Hollywood Is So Money

In a recent Hollywood Reporter article, Paul Bond reports that Wedbush Morgan Securities is predicting that 2007 will likely be a big year at the box office. The article cites Wedbush Morgan's 40-page report, which asserts that predictions that new technologies would damage the exhibition industry were exaggerated. I've written quite a bit about these issues in my blog, and in general, I've tried to remain skeptical about these predictions of Hollywood's decline.

And, in general, the Wedbush Morgan report sounds about right.

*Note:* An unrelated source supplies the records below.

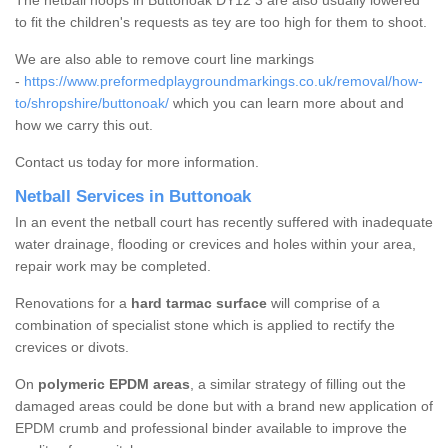
The netball hoops in Buttonoak DY12 3 are also usually lowered
to fit the children's requests as tey are too high for them to shoot.
We are also able to remove court line markings
-
https://www.preformedplaygroundmarkings.co.uk/removal/how-
to/shropshire/buttonoak/
which you can learn more about and
how we carry this out.
Contact us today for more information.
Netball Services in Buttonoak
In an event the netball court has recently suffered with inadequate
water drainage, flooding or crevices and holes within your area,
repair work may be completed.
Renovations for a
hard tarmac surface
will comprise of a
combination of specialist stone which is applied to rectify the
crevices or divots.
On
polymeric EPDM areas
, a similar strategy of filling out the
damaged areas could be done but with a brand new application of
EPDM crumb and professional binder available to improve the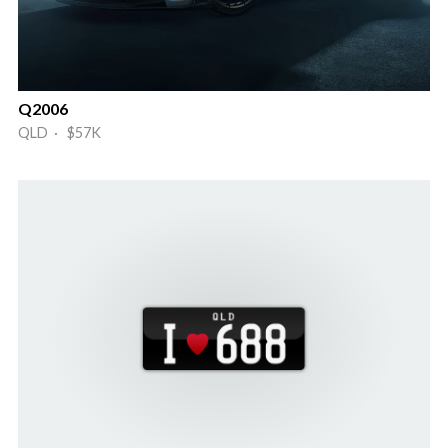
Q2006
QLD · $57K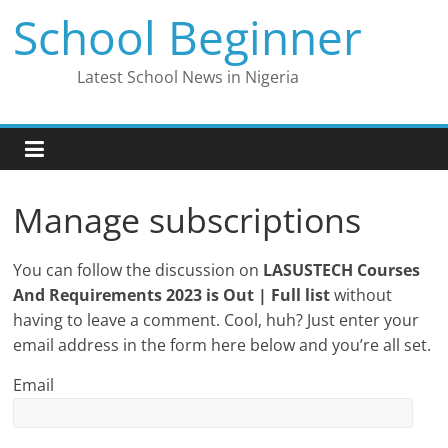
Skip
School Beginner
to
content
Latest School News in Nigeria
Manage subscriptions
You can follow the discussion on
LASUSTECH Courses
And Requirements 2023 is Out | Full list
without
having to leave a comment. Cool, huh? Just enter your
email address in the form here below and you’re all set.
Email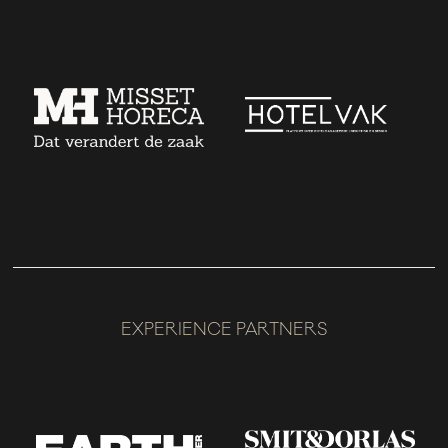
EXPERIENCE PARTNERS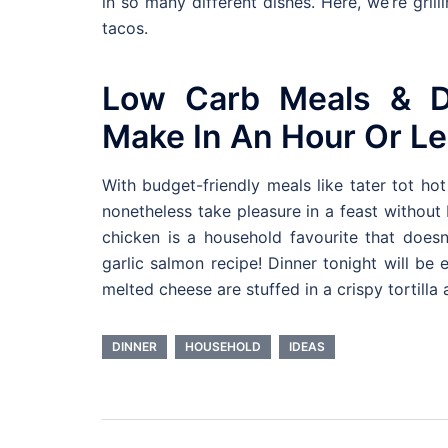
in so many different dishes. Here, we’re grill
tacos.
Low Carb Meals & D
Make In An Hour Or Le
With budget-friendly meals like tater tot h
nonetheless take pleasure in a feast without
chicken is a household favourite that does
garlic salmon recipe! Dinner tonight will be
melted cheese are stuffed in a crispy tortilla
DINNER
HOUSEHOLD
IDEAS
Post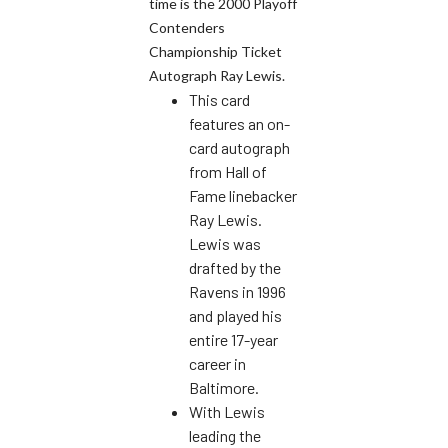
time is the 2000 Playoff
Contenders
Championship Ticket
Autograph Ray Lewis.
This card
features an on-
card autograph
from Hall of
Fame linebacker
Ray Lewis.
Lewis was
drafted by the
Ravens in 1996
and played his
entire 17-year
career in
Baltimore.
With Lewis
leading the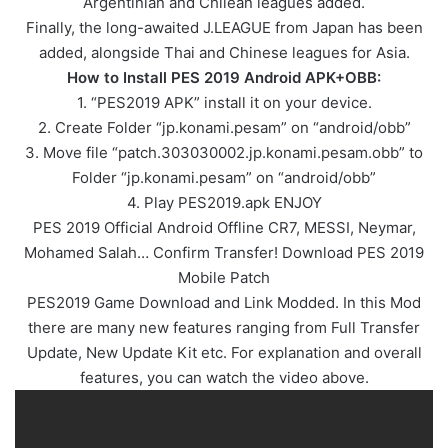
Argentinian and Chilean leagues added.
Finally, the long-awaited J.LEAGUE from Japan has been
added, alongside Thai and Chinese leagues for Asia.
How to Install PES 2019 Android APK+OBB:
1. “PES2019 APK” install it on your device.
2. Create Folder “jp.konami.pesam” on “android/obb”
3. Move file “patch.303030002.jp.konami.pesam.obb” to
Folder “jp.konami.pesam” on “android/obb”
4. Play PES2019.apk ENJOY
PES 2019 Official Android Offline CR7, MESSI, Neymar,
Mohamed Salah… Confirm Transfer! Download PES 2019
Mobile Patch
PES2019 Game Download and Link Modded. In this Mod
there are many new features ranging from Full Transfer
Update, New Update Kit etc. For explanation and overall
features, you can watch the video above.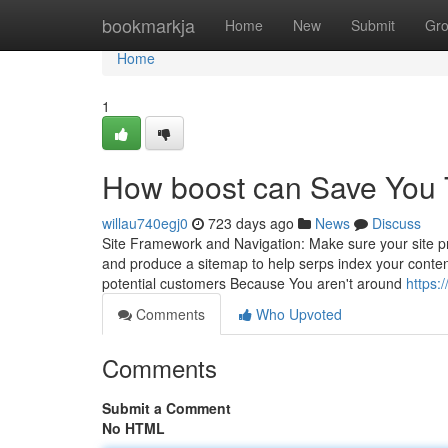
Home
bookmarkja
Home
New
Submit
Gr
Home
1
How boost can Save You 
willau740egj0
723 days ago
News
Discuss
Site Framework and Navigation: Make sure your site pr
and produce a sitemap to help serps index your content 
potential customers Because You aren't around
https:/
Comments
Who Upvoted
Comments
Submit a Comment
No HTML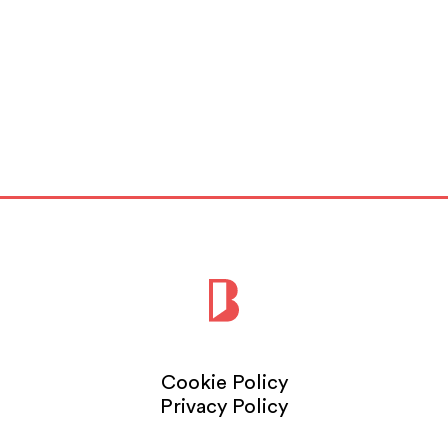
Cookie Policy
Privacy Policy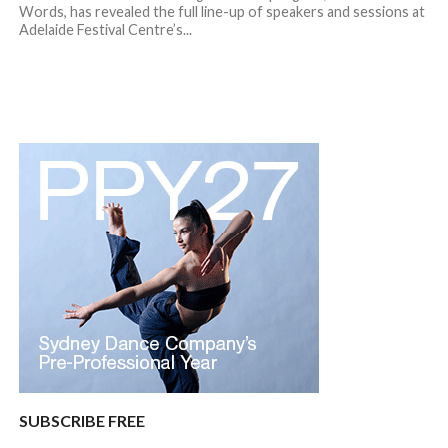
Words, has revealed the full line-up of speakers and sessions at
Adelaide Festival Centre’s...
SUBSCRIBE FREE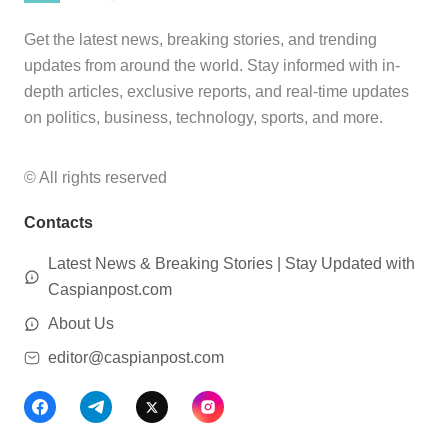
Get the latest news, breaking stories, and trending
updates from around the world. Stay informed with in-
depth articles, exclusive reports, and real-time updates
on politics, business, technology, sports, and more.
© All rights reserved
Contacts
Latest News & Breaking Stories | Stay Updated with
Caspianpost.com
About Us
editor@caspianpost.com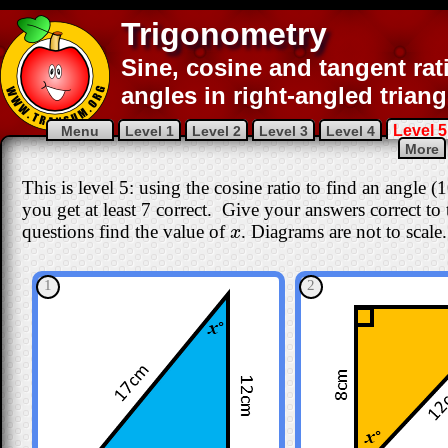
Trigonometry
Sine, cosine and tangent rat
angles in right-angled triang
Level 5
Menu
Level 1
Level 2
Level 3
Level 4
More
This is level 5: using the cosine ratio to find an angle 
you get at least 7 correct
. Give your answers correct to th
questions find the value of
. Diagrams are not to scale.
x
x
1
2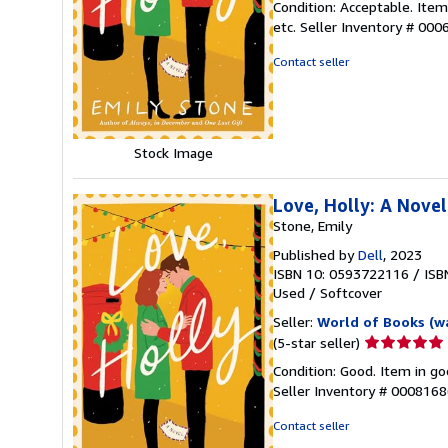
Condition: Acceptable. Ite
5
etc.
Seller Inventory # 00
out
of
Contact seller
5
stars
Stock Image
Love, Holly: A Novel
Stone, Emily
Published by
Dell
, 2023
ISBN 10: 0593722116
/
ISB
Used
/
Softcover
Seller:
World of Books (w
Seller
(5-star seller)
rating
Condition: Good. Item in go
5
Seller Inventory # 000816
out
of
Contact seller
5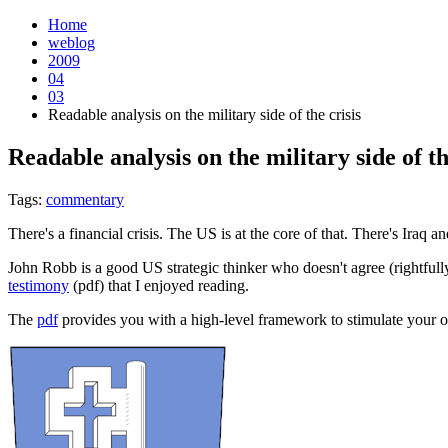
Home
weblog
2009
04
03
Readable analysis on the military side of the crisis
Readable analysis on the military side of th
Tags:
commentary
There's a financial crisis. The US is at the core of that. There's Iraq a
John Robb is a good US strategic thinker who doesn't agree (rightfull
testimony
(pdf) that I enjoyed reading.
The
pdf
provides you with a high-level framework to stimulate you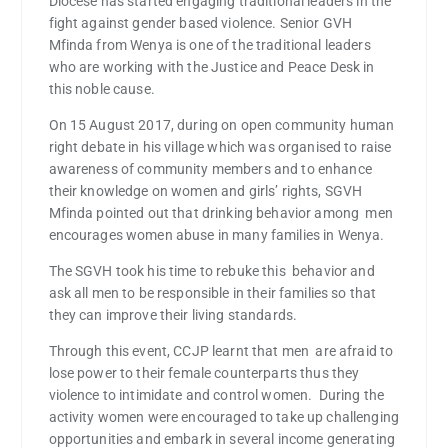
Diocese has started engaging traditional leaders in the
fight against gender based violence. Senior GVH
Mfinda from Wenya is one of the traditional leaders
who are working with the Justice and Peace Desk in
this noble cause.
On 15 August 2017, during on open community human
right debate in his village which was organised to raise
awareness of community members and to enhance
their knowledge on women and girls’ rights, SGVH
Mfinda pointed out that drinking behavior among men
encourages women abuse in many families in Wenya.
The SGVH took his time to rebuke this behavior and
ask all men to be responsible in their families so that
they can improve their living standards.
Through this event, CCJP learnt that men are afraid to
lose power to their female counterparts thus they
violence to intimidate and control women. During the
activity women were encouraged to take up challenging
opportunities and embark in several income generating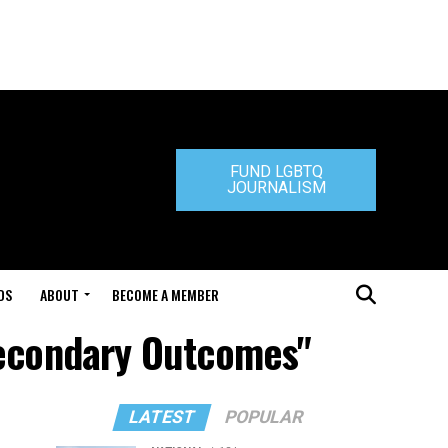
FUND LGBTQ
JOURNALISM
DS
ABOUT
BECOME A MEMBER
secondary Outcomes"
LATEST
POPULAR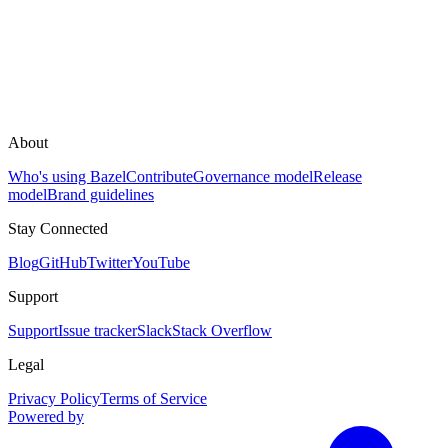
About
Who's using Bazel
Contribute
Governance model
Release
model
Brand guidelines
Stay Connected
Blog
GitHub
Twitter
YouTube
Support
Support
Issue tracker
Slack
Stack Overflow
Legal
Privacy Policy
Terms of Service
Powered by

Most of the people who purchase home theater systems and have Netflix memberships are also the people who have the disposable income to attend movies in theaters (as their research illustrates). I disagree, to some extent, with their assessment that the recent lull in theater attendance can be attributed to "poor quality" movies. Instead, what I see happening is that in the years 2003-2005, there simply weren't as many movies with the high franchise potential. To suggest that "bad" movies are responsible, they cite a correlation between lower critics' ratings and a slight decline in movie attendance, but that may simply be a coincidence because the taste of film reviewers and mainstream audiences is often quite a bit different. The article is useful, though, in dispelling the myth that movie theaters will be obsolete sometime next week.

Thanks to Michael for alerting me to the article (and check out his reading of a recent Variety article on how digital technologies have changed movie acting).